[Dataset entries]
>>>

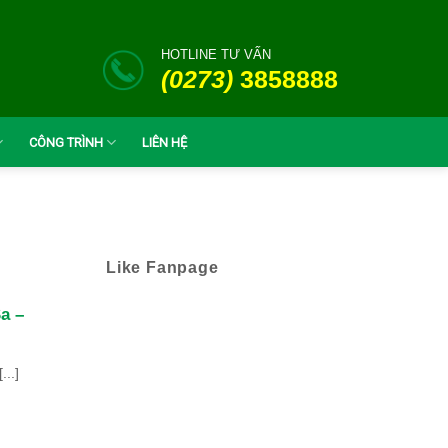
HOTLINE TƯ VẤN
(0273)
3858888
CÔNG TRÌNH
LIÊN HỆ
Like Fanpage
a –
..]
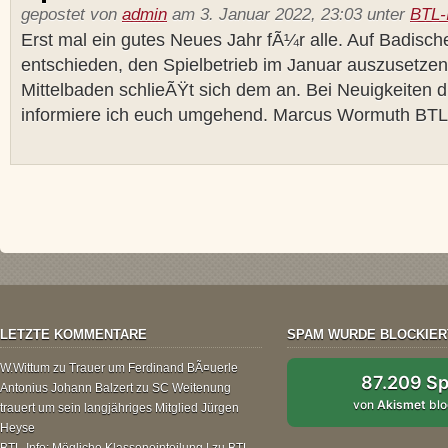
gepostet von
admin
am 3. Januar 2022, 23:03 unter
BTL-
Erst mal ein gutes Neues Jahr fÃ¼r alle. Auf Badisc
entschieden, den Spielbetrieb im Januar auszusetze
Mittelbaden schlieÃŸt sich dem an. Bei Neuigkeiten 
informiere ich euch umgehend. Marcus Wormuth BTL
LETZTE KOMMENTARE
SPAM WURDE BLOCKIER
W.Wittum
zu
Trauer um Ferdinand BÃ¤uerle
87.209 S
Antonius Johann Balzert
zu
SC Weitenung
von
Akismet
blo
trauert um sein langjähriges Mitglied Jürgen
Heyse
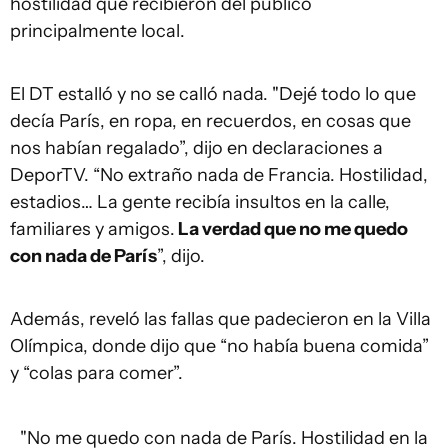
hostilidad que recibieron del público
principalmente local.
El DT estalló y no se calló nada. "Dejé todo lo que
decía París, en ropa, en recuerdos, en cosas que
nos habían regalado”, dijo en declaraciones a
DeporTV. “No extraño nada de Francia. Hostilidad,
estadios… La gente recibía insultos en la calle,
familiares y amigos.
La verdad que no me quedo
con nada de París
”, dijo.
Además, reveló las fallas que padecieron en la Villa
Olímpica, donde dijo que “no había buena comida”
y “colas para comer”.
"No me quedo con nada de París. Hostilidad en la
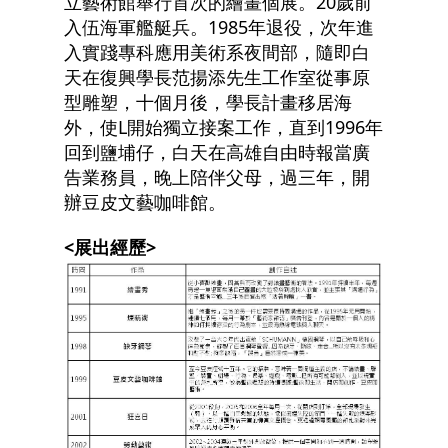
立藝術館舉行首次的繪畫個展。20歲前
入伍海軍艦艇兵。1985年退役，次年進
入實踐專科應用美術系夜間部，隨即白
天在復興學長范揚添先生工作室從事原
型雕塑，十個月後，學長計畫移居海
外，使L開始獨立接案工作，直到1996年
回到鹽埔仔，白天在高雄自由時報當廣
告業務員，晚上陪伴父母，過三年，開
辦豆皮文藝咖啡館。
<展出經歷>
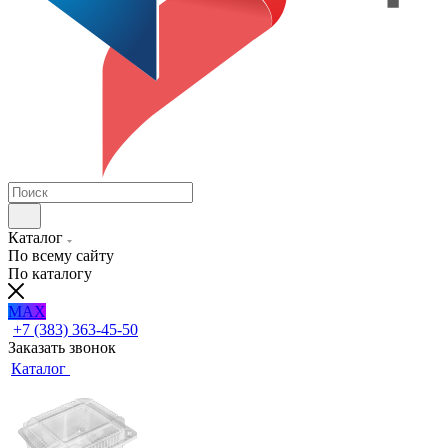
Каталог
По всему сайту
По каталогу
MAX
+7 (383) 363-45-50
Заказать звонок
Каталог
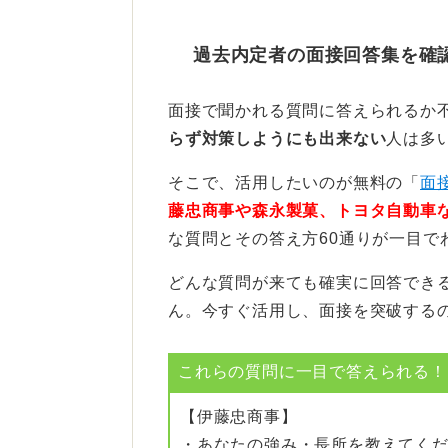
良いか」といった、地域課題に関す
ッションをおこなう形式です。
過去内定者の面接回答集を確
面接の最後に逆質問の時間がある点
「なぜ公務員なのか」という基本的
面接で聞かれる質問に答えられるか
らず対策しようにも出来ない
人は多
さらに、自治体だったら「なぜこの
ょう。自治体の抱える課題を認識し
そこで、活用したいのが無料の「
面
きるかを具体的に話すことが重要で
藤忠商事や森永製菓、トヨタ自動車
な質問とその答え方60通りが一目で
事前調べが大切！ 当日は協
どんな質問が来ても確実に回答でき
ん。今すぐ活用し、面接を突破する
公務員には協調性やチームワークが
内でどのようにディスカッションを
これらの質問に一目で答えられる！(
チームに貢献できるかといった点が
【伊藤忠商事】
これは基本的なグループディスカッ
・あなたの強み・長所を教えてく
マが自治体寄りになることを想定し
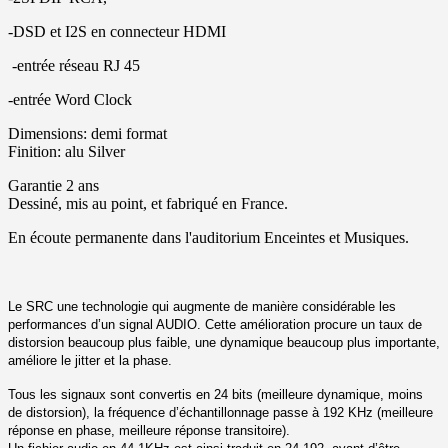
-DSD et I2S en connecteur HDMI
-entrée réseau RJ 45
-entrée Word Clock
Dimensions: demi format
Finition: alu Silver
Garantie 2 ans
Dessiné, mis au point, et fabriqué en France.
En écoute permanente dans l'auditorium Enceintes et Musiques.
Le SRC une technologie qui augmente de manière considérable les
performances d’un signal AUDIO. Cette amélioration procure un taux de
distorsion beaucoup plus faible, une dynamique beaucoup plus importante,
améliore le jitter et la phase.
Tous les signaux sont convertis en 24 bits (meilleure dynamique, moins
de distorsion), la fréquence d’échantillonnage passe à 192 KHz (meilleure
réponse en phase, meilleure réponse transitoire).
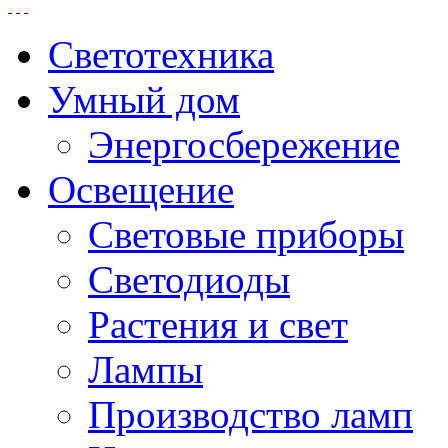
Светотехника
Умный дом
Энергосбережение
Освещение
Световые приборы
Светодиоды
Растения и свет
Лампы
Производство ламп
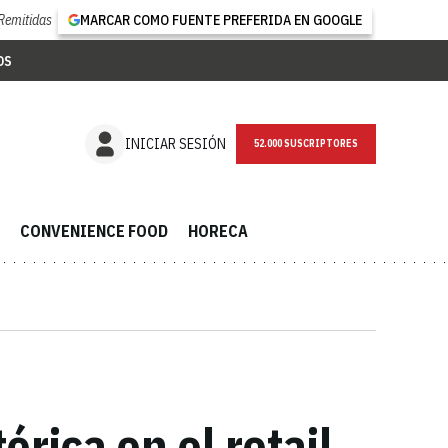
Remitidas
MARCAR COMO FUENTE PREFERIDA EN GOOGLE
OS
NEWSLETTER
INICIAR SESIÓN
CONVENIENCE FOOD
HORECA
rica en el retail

<<<
>>>

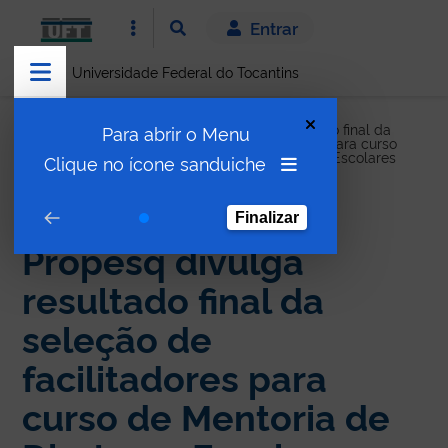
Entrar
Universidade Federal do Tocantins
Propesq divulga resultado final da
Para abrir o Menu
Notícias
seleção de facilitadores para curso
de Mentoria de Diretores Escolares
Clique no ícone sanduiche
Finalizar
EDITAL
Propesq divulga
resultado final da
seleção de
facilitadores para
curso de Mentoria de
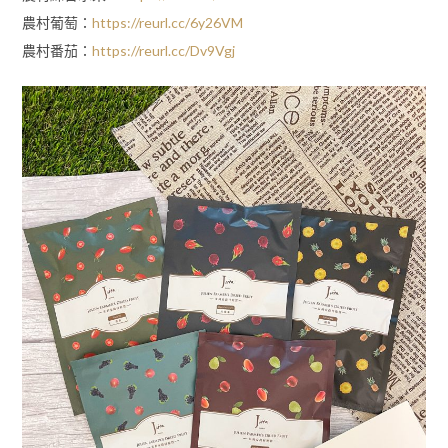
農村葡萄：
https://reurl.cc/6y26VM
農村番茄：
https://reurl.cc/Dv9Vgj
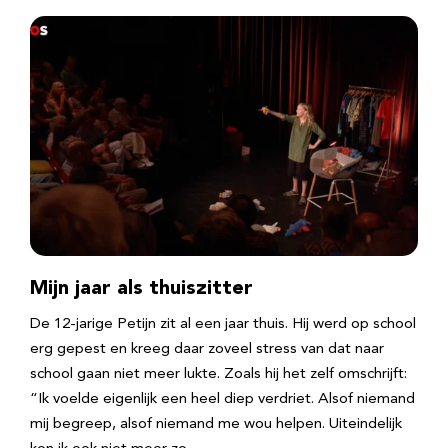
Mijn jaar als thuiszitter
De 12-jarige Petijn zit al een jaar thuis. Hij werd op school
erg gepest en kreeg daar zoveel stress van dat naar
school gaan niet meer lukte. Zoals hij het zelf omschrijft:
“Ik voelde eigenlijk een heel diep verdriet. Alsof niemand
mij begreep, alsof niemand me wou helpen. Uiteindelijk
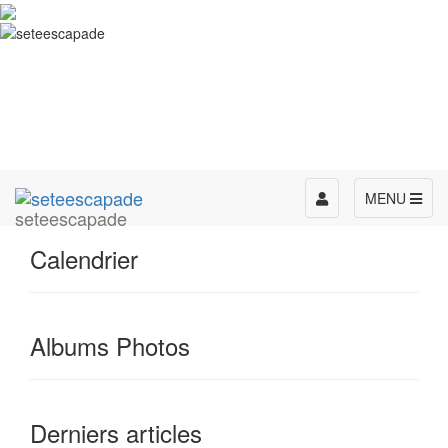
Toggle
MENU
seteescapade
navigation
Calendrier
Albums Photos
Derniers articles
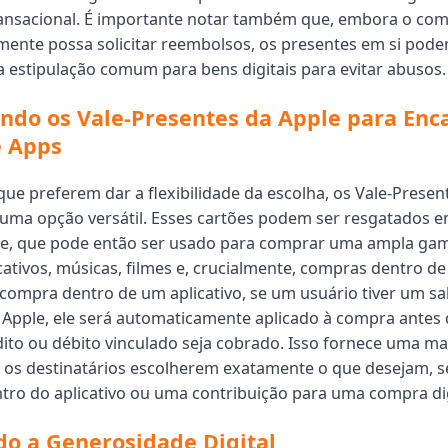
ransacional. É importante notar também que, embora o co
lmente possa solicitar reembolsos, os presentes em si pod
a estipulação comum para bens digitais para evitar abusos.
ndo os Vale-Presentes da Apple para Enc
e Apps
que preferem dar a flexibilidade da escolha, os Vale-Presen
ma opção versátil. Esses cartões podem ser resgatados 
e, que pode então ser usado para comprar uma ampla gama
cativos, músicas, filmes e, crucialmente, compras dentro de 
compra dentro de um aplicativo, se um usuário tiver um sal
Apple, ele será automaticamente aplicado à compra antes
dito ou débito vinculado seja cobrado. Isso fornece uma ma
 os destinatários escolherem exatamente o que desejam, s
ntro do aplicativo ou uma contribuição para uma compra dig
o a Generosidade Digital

<<<

Look through the data above and report every line in which "seleção" appears.

**Answer box**
seleção de facilitadores para curso
seleção de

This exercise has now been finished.